Important Answers To Your Most Pressing Mouthguard-Related Questions
With sports fast approaching, it’s time to start thinking about athletic gear for your players.
You’ve got mouthguard questions. We’ve got mouthguard answers:
Q: Any Mouthguard Counts As Approved Protection, Right?
A: The American Dental Association and the Academy for Sports Dentistry recommend a professionally made, properly fitted custom mouthguard for all contact and collision sports. Additionally, the Academy for Sports Dentistry states a custom mouthguard is 1000% more protective than any other type of mouthguard, and the National Athletic Trainers’ Association recommends that athletes to wear “properly fitted mouthguards during sports activities.”
Ultimately, an athlete’s mouthguard should have thicker material in the impact zones — the areas in front of the teeth and under the molars — providing more protection, while being thinner or having no material in areas where protection isn’t needed — behind the back of the front teeth and the roof of the mouth.
Q: How Do Mouthguards Actually Protect Athletes?
A: There are three types of protection:
- Protecting from oral injury, your mouthguard absorbs and disperses direct impact minimizing or eliminating damage
- Protecting from jaw joint trauma, your mouthguard cushions and reduces the amount of shock to the jaw joint as the upper and lower jaw collide
- Protecting from jaw fractures, mouthguards reduce the shock upon impact
Q: How Do I Make Sure My Players Are Comfortable?
A: One of the biggest complaints about mouthguards is the lack of comfort.

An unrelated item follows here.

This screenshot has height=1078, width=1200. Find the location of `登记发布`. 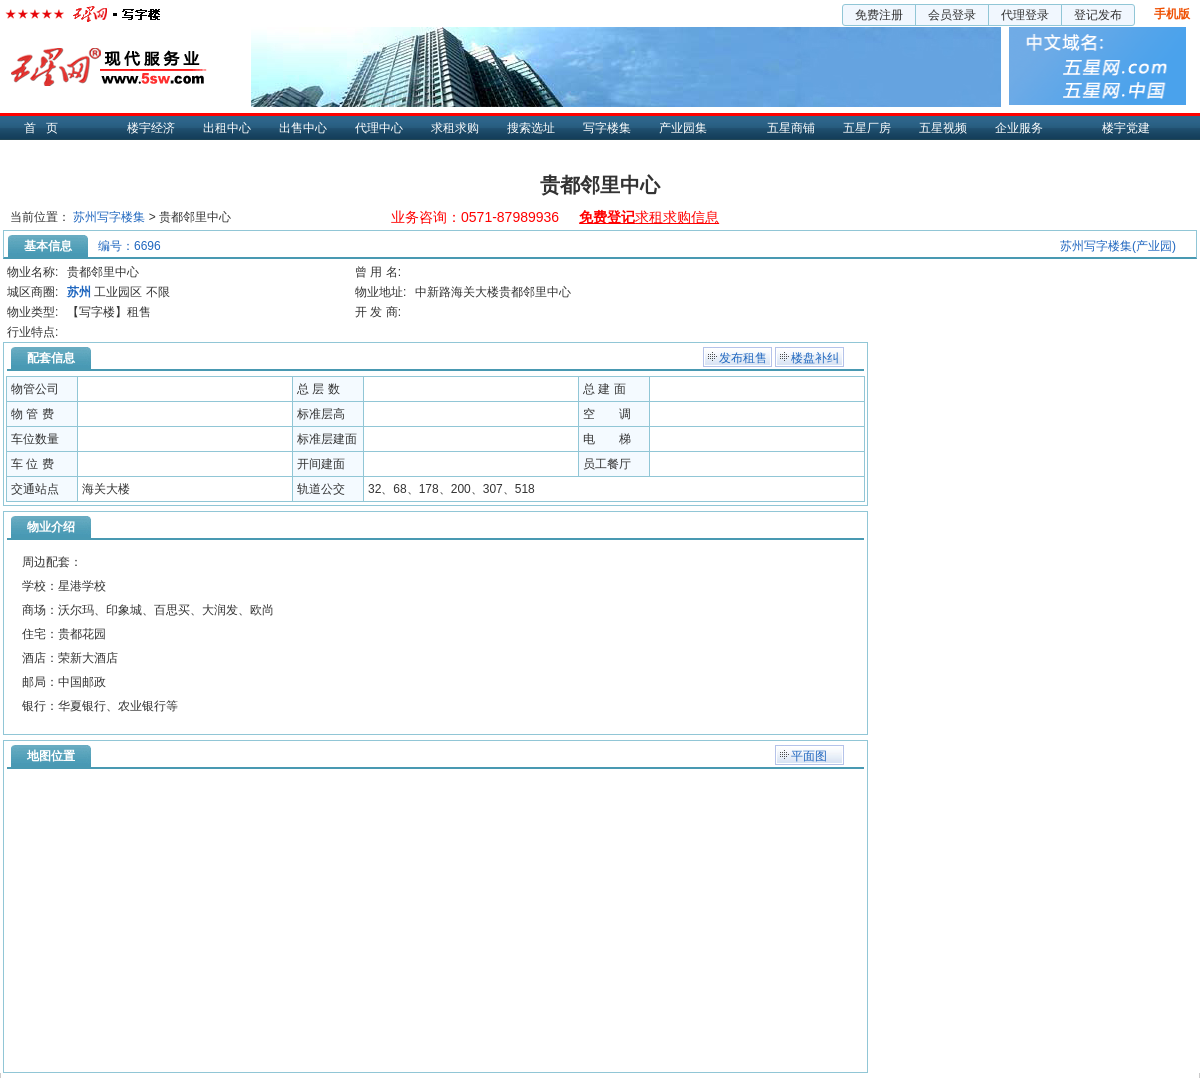 登记发布 is located at coordinates (1098, 15).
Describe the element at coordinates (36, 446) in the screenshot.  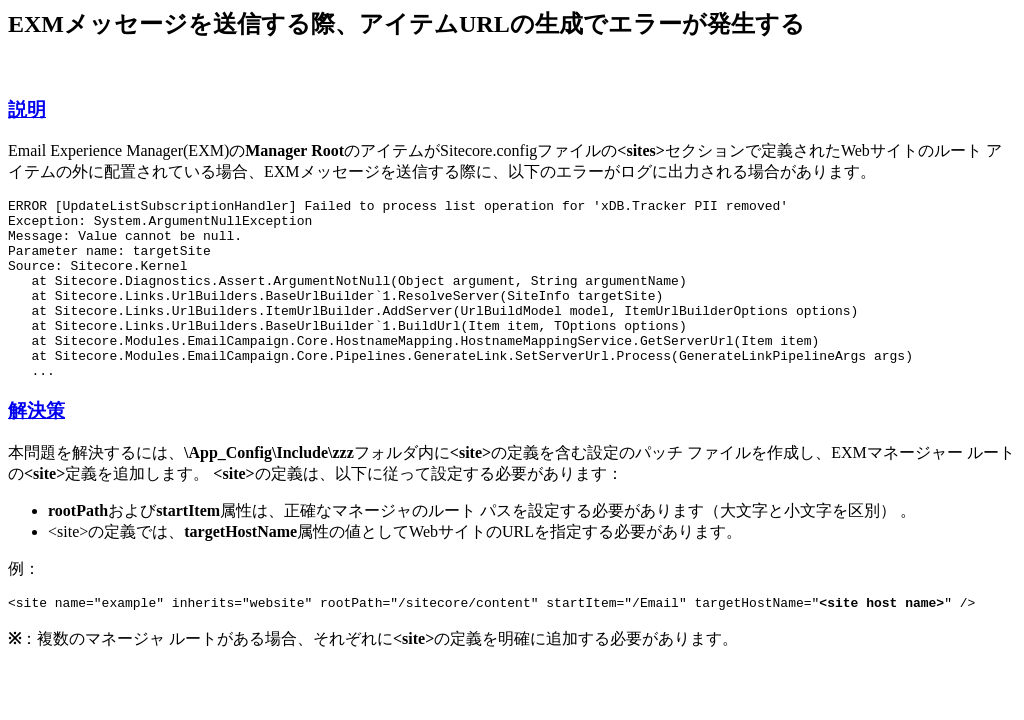 I see `解決策` at that location.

When a mouthguard doesn’t fit tightly without biting or clenching, there’s a good chance it will end up where it shouldn’t.
Gagging and chewing are products of a poorly fitting mouthguard. If a mouthguard is too high or too long, it causes unwanted material where it isn’t needed.
In order to keep from gagging, mouthguards must avoid the soft palate — the fleshy, flexible part toward the back of the roof of the mouth. That means a mouthguard’s material should stop between the end of the first molar and midway through the second.
The material in the soft palate area doesn’t provide any protection from any injury. Just discomfort.
Q: How Do I Choose The Right Mouthguard?
A: The right mouthguard for your athletes depends on the sport they play. Each sport demands a different level of protection, and some sports and leagues even have specific mouthguard rules and requirements.
Oftentimes, the proper mouthguard for your sport simply comes down to one question: do your players wear a facial shield?
For sports where full facial protection is worn — like ice hockey, football, or men’s lacrosse — you can have a mouthguard with a thinner frontal profile for extra comfort with added protection under the molars against upper and lower jaw collisions, due to the body contact in the sport.
Athletes in non-contact sports like soccer and basketball actually need more protection. Because the face is bare in these sports, you want a mouthguard that features more protection in the front, protecting against heads, shoulders and elbows.
Q: Are Custom Mouthguards Really Worth The Cost?
A: Unlike a broken bone, a broken tooth does not heal; it is a life-long injury, including routine maintenance, appointments, and surgeries. That means the cost to replace just one tooth is approximately $20,000 over your lifetime.
With approximately 5 million teeth knocked out annually during sports and recreational activities, and athletes having a 33-56% chance of receiving an orofacial injury — an injury to the mouth or face — during their playing career, spending a one-time cost of $55 versus $20 seems like a no-brainer.